The Egyptian government said it found Erdogan's statement "very bewildering" and that it was "baseless" and "not accepted by any logic or rational."
"Its purpose is to strike at the unity of Egyptians," the statement said.
In Israel, Foreign Ministry spokesman Yigal Palmor said Erdogan's comments did not merit a response.
"This is a statement well worth not commenting on," he said.
Erdogan also criticized Muslim nations for not denouncing Morsi's ouster, saying: "Today, despite the betrayal of brothers, no one will be able to prevent the Egyptian people from taking over the administration of Egypt."

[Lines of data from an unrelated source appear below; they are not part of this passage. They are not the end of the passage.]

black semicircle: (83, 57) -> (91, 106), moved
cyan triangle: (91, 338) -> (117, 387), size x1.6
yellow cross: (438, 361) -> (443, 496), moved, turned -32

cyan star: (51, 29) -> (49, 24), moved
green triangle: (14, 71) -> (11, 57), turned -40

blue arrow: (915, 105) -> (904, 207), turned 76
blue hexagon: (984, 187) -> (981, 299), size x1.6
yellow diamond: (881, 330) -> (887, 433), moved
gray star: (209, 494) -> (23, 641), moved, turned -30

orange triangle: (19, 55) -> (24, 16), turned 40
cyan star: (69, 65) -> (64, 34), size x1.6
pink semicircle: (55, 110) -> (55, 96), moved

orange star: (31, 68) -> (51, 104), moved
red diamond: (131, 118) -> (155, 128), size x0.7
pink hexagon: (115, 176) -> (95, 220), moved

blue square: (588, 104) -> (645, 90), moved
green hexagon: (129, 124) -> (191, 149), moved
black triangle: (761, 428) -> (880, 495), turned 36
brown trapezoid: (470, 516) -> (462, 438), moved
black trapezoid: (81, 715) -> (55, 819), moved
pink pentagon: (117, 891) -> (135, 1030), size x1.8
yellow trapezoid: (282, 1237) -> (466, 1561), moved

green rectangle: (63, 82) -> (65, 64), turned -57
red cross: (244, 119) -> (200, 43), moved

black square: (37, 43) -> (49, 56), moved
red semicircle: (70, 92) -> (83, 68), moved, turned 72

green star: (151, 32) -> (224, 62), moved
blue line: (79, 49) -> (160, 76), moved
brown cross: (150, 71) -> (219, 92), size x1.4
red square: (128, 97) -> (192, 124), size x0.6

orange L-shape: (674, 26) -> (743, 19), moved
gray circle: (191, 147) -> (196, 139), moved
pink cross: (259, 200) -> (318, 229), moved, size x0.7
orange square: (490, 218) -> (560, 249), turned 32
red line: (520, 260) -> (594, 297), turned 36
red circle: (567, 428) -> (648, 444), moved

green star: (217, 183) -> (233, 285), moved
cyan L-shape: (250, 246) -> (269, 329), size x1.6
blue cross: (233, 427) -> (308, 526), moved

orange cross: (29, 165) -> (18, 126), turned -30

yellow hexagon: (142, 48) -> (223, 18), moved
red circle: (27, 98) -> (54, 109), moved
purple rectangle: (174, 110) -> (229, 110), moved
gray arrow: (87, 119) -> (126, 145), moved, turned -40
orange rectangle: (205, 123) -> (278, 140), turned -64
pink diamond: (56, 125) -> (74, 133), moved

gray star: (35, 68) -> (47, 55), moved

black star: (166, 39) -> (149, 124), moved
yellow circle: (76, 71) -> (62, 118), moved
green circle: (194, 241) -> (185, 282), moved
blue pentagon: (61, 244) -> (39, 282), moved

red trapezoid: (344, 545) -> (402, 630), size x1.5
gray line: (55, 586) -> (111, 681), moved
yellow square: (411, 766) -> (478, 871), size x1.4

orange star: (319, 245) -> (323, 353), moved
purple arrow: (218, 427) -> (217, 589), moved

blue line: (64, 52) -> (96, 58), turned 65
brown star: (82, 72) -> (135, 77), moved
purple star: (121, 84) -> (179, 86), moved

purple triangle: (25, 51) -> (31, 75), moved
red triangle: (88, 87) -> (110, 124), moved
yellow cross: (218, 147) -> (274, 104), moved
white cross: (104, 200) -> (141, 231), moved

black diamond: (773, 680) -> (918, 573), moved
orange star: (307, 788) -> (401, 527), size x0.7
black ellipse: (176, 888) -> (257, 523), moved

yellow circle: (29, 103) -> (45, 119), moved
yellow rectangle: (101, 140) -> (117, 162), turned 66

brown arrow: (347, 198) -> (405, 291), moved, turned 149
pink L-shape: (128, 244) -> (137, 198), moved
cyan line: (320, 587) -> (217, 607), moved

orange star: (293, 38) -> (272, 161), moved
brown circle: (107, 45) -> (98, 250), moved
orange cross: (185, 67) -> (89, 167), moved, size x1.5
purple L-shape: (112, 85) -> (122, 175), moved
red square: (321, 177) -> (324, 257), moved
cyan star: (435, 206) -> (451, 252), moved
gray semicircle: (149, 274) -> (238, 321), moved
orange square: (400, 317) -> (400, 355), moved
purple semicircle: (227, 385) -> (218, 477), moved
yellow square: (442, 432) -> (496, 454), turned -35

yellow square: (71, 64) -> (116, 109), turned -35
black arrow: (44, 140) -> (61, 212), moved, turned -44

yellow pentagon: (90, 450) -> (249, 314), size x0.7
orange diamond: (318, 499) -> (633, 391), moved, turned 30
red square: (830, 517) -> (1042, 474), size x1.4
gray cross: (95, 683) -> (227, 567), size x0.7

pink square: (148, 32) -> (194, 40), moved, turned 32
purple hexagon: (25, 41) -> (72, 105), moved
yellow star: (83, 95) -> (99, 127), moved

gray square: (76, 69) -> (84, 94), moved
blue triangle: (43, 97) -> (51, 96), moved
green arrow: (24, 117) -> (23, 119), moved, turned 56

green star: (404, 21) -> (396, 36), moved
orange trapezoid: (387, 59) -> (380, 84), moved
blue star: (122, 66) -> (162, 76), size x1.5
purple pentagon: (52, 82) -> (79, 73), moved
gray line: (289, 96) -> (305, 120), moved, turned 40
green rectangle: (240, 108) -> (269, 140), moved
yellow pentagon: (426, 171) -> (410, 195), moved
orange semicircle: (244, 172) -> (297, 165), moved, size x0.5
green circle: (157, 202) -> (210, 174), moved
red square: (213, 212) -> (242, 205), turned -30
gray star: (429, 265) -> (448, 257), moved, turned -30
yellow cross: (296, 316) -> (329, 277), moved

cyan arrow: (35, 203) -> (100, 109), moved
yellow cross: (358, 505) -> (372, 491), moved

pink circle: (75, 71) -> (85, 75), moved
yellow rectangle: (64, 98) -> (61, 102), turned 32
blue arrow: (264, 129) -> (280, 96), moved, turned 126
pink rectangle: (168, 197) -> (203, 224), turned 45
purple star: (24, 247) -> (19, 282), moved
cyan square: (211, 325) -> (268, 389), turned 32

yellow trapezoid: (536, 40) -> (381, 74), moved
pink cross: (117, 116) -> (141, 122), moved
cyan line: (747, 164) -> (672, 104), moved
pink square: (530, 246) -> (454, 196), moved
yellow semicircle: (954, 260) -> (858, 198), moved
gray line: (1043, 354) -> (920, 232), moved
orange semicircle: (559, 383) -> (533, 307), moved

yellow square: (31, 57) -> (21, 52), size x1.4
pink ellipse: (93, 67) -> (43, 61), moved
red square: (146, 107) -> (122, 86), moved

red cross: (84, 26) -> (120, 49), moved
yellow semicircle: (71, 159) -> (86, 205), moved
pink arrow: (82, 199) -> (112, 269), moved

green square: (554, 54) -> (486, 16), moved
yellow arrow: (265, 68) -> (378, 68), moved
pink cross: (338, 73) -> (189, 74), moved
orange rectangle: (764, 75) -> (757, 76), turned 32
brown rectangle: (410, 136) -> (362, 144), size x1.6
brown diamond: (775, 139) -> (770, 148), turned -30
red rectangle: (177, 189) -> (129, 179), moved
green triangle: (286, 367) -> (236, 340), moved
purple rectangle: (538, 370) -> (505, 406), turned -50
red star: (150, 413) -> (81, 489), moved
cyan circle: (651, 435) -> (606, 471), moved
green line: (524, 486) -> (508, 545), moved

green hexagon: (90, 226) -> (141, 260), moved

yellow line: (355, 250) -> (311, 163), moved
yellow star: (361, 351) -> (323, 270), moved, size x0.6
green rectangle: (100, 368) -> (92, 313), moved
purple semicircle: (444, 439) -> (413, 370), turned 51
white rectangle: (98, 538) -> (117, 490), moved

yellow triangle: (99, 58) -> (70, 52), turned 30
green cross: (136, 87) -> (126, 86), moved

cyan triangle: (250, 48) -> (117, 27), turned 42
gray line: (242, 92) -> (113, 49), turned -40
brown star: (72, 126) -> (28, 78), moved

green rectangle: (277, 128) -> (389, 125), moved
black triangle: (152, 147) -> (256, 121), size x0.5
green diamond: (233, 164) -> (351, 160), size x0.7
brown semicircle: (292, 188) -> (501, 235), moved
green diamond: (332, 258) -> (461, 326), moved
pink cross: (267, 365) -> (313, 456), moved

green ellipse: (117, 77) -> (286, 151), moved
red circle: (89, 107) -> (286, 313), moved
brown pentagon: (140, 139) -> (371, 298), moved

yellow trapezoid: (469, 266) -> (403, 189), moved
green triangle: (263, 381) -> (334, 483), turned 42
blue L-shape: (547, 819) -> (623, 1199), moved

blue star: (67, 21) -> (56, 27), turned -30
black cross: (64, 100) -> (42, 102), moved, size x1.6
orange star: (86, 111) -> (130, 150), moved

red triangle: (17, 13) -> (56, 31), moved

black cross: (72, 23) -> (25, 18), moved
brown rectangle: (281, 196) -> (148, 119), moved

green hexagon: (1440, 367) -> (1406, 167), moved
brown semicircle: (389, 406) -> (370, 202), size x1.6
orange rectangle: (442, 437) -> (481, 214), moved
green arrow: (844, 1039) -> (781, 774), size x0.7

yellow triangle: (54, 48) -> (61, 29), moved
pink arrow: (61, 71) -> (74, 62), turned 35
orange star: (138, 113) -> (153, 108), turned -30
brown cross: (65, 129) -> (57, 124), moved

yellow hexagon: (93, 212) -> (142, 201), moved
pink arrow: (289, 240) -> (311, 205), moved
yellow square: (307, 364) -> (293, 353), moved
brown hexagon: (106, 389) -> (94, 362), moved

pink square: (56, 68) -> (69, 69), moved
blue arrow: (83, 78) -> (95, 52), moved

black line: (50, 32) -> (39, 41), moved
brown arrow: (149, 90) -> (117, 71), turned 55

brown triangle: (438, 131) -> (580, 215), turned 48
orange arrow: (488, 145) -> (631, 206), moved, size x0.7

A day earlier, Turkish leaders had strongly criticized the Turkish secretary general of the 57-member Organization of Islamic Cooperation, accusing him of inaction over events in Egypt and suggesting he should resign.
Erdogan has been a strong backer of Morsi as an example of a democratically elected Islamic leader. Turkey and Egypt recalled their ambassadors last week as relations worsened.
The Turkish leader has drawn parallel between Morsi's ousting and a series of anti-government protests in Turkey in June that he has blamed on an international conspiracy to topple his democratically elected government through illegal means.
Turkey's Deputy Prime Minister, Besir Atalay, said soon after the protests that the "Jewish diaspora" was involved in the protests, but later retracted the statement, saying he had been misunderstood.